Seren Taun, Perwujudan Rasa Syukur kepada Tuhan YME

Kuningan,- Puncak kegiatan Seren Taun 2019 dilaksanakan di gedung Paseban Tri Panca Tunggal, Cigugur, Kuningan, (Sabtu, 24 Agustus 2019). Seperti tahun-tahun sebelumnya, sebelum kegiatan puncak Seren Taun juga dilaksanakan rangkaian acara selama seminggu penuh. Puncak acara seren taun yang dilaksanakan di Pendopo Paseban ini banyak menampilkan kesenian tradisional salah satunya Tari Buyung dan kesenian Angklung.
Istilah Seren Taun berasal dari kata dalam Bahasa Sunda “seren” yang artinya serah, seserahan, atau menyerahkan, dan “taun” yang berarti tahun. Jadi Seren Tahun bermakna serah terima tahun yang lalu ke tahun yang akan datang sebagai penggantinya. Dalam konteks kehidupan tradisi masyarakat Sunda, Seren Taun merupakan wahana untuk bersyukur kepada Tuhan Yang Maha Esa atas segala hasil pertanian yang dilaksanakan pada tahun ini.
Seren Taun yang diadakan di Cigugur yang terkenal dengan keberagamannya ini merupakan momen di mana kita bisa melihat kebergaman tersebut secara lebih jelas adalah saat perayaan Seren Taun. Seren Taun sendiri adalah upacara adat panen padi masyarakat Cigugur yang dilakukan tiap tahun.

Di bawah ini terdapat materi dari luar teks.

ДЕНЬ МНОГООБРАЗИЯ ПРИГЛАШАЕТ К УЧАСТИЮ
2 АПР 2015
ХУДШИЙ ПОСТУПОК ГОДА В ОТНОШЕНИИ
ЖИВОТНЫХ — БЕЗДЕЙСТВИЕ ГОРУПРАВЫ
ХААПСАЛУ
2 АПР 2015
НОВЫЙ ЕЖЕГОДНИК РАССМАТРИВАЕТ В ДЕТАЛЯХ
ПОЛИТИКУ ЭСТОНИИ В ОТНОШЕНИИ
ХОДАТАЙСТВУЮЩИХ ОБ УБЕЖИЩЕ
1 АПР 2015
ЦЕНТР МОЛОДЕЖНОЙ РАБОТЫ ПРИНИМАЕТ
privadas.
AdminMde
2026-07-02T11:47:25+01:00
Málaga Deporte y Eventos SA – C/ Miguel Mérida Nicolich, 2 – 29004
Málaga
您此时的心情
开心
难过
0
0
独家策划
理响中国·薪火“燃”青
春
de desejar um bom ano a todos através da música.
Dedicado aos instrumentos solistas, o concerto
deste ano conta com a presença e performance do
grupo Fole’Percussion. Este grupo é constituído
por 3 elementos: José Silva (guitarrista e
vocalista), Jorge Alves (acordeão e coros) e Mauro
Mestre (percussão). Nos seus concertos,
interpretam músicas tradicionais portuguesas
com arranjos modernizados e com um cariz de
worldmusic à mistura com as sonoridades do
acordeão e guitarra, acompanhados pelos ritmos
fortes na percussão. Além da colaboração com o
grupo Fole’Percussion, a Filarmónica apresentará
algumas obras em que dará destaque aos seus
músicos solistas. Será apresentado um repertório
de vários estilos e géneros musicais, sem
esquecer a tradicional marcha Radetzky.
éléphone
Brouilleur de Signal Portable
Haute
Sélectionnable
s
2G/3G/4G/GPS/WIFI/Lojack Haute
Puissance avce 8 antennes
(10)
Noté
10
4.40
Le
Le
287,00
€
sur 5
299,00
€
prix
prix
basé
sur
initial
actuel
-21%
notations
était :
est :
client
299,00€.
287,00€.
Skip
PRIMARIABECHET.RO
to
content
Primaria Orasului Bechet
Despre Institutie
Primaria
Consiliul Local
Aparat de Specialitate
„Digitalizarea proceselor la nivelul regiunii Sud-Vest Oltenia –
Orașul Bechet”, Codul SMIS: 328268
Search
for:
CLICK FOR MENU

Upacara ini diselenggarakan tiap tanggal 22 Rayagung, bulan terakhir pada sistem penanggalan Sunda yang dipusatkan di Paseban Tri Panca Tunggal, kediaman Pangeran Djatikusumah.
Bupati Kuningan, H. Acep Purnama SH., MH dan Wakil Bupati Kuningan H.M. Ridho Suganda SH., M.Si, turut hadir dalam upacara Adat Seren Taun di Paseban Tri Panca Tunggal, Desa Cigugur.
Dalam sambutan Bupati Kuningan mengucapkan terimakasihnya kepada masyarakat Cigugur, Yayasan Tri Mulya Tri Wikrama, warga adat karuhun Sunda Wiwitan yang telah melestarikan warisan budaya sampai sekarang masih dilaksanakan, sehingga mendapatkan apresiasi prestasi bahwa Upacara Adat Seren Tahun telah dikukuhkan sebagai salah satu warisan budaya tak benda dari 13 karya budaya di Jawa Barat.
“ Semoga ini menjadi spirit untuk kita semua untuk selalu menjaga dan melestarikan adat budaya karuhun” ucap H. Acep Purnama
Lebih Lanjut Bupati menjelaskan bahwa kegiatan ini sejalan dengan upaya membangun ketahanan sosial, ekonomi, budaya, agama dan kepercayaan maka kegiatan upacara seren taun merupakan implementasi nyata yang dapat merajut persatuan dan kebersamaan.
“perbedaan bukanlah hambatan, malah justru suatu keindahan manakala kita menyadari akan keagungan Tuhan yang Maha Esa” ucap Bupati pada akhir sambutannya. (Beng)

Facebook Comments

Leave a Reply

Your email address will not be published. Required fields are marked *

Check Also

Inilah Para Pemenang Lomba Menulis Untuk Cibuntu

Klikkuningan.com – Sudah sekitar sebulan yang lalu Desa Wisata Cibuntu menggelar lom…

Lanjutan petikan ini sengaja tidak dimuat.